HOW TO COMPLETE THIS TASK: In the entries that follow, find the line containing "Sie dürfen keine"; from there, copy every line exactly through the line containing "des Missbrauchs durch".

THE DATA:
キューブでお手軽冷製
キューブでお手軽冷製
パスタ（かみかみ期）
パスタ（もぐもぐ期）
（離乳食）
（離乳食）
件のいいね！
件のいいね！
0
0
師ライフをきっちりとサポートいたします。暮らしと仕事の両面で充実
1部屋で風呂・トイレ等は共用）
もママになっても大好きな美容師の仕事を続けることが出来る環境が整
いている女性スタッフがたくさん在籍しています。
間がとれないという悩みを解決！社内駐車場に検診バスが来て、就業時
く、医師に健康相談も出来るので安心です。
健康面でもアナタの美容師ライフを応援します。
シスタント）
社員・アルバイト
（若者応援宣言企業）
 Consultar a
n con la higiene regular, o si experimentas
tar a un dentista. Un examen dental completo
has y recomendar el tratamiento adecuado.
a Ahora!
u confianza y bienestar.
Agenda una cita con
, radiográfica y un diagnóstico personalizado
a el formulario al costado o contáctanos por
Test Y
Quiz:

...

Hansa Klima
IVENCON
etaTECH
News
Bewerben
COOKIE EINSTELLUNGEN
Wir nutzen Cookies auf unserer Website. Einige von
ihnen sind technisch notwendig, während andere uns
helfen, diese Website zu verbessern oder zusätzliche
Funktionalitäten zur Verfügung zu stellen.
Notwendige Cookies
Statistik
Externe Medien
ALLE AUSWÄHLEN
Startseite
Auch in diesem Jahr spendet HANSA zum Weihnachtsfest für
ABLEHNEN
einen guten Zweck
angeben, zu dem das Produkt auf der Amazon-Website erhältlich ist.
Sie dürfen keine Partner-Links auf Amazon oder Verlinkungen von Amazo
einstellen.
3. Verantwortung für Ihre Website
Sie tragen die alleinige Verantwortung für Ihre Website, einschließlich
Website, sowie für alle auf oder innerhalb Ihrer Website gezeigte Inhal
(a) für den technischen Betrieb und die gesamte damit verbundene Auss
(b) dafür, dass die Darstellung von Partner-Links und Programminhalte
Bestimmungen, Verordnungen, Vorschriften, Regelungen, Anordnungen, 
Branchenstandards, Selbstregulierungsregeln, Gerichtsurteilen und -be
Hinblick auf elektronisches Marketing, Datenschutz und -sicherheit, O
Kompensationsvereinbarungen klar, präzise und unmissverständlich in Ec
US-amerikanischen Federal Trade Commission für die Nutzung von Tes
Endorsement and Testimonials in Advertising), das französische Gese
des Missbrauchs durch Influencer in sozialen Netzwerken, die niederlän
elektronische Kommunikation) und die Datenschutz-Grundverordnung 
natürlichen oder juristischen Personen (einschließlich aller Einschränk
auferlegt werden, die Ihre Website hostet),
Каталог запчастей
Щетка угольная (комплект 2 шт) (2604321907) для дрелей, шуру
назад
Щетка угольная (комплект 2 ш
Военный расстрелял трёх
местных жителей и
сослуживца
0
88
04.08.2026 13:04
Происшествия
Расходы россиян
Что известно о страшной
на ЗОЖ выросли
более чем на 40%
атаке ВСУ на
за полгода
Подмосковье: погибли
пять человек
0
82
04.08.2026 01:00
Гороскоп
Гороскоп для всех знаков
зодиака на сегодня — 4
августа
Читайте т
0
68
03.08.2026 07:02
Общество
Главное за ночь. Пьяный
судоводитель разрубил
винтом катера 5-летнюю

RESPONSE:
Sie dürfen keine Partner-Links auf Amazon oder Verlinkungen von Amazo
einstellen.
3. Verantwortung für Ihre Website
Sie tragen die alleinige Verantwortung für Ihre Website, einschließlich
Website, sowie für alle auf oder innerhalb Ihrer Website gezeigte Inhal
(a) für den technischen Betrieb und die gesamte damit verbundene Auss
(b) dafür, dass die Darstellung von Partner-Links und Programminhalte
Bestimmungen, Verordnungen, Vorschriften, Regelungen, Anordnungen, 
Branchenstandards, Selbstregulierungsregeln, Gerichtsurteilen und -be
Hinblick auf elektronisches Marketing, Datenschutz und -sicherheit, O
Kompensationsvereinbarungen klar, präzise und unmissverständlich in Ec
US-amerikanischen Federal Trade Commission für die Nutzung von Tes
Endorsement and Testimonials in Advertising), das französische Gese
des Missbrauchs durch Influencer in sozialen Netzwerken, die niederlän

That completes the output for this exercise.